In his first extensive public comments about Saturday's operation, Hagel said intelligence the U.S. had gathered suggested that Bergdahl's "safety and health were both in jeopardy, and in particular his health was deteriorating."
Taliban members handed Bergdahl over to special operations forces in eastern Afghanistan, and later in the day the detainees were flown from the Guantanamo detention center to Qatar.
The Pentagon did not give Congress the required 30-day notice for the release of detainees.
Hagel said it was the administration's judgment the military had to move quickly to get Bergdahl out, "essentially to save his life."
Speaking to reporters traveling with him just hours after Bergdahl was flown from Afghanistan to a military medical center in Germany, Hagel said the special forces operation that secured Bergdahl went remarkably smoothly..
"No shots were fired. There was no violence," said Hagel. "It went as well as we not only expected and planned, but I think as well as it could have. ‚?¶The timing was right. The pieces came together."
While officials and lawmakers across Washington applauded the release of Bergdahl, some questioned the release of the five detainees from Guantanamo Bay.

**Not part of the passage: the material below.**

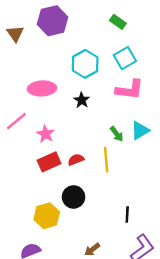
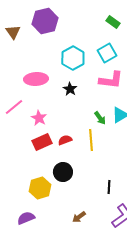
green rectangle: (118, 22) -> (113, 22), moved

Rep. Mike Rogers, R-Mich., chairman of the House Intelligence Committee, said he is "extremely troubled" by the Gitmo swap, adding that "this fundamental shift in U.S. policy signals to terrorists around the world a greater incentive to take U.S. hostages."
Sen. John McCain, R-Ariz., described the detainees as "hardened terrorists" who may seek revenge against American targets. McCain said he wants to know what steps are being taken to make sure "these vicious and violent Taliban extremists never return to the fight against the United States and our partners."
Other government officials echoed Obama's statements and offered to help Bergdahl in his recovery.
Hagel said the military will give Bergdahl "all the support he needs to help him recover from this ordeal."
Gen. Martin Dempsey, chairman of the Joint Chiefs of Staff, said the U.S. military ethos is "that we never leave a fallen comrade."
"Today we have back in our ranks the only remaining captured soldier from our conflicts in Iraq and Afghanistan," Dempsey said. "Welcome home, Sgt. Bowe Bergdahl."
Secretary of State John Kerry said he briefed Afghan President Hamid Karzai on Saturday on Bergdahl's release.
"As we look to the future in Afghanistan, the United States will continue to support steps that improve the climate for conversations between Afghans about how to end the bloodshed in their country through an Afghan-led reconciliation process," Kerry said.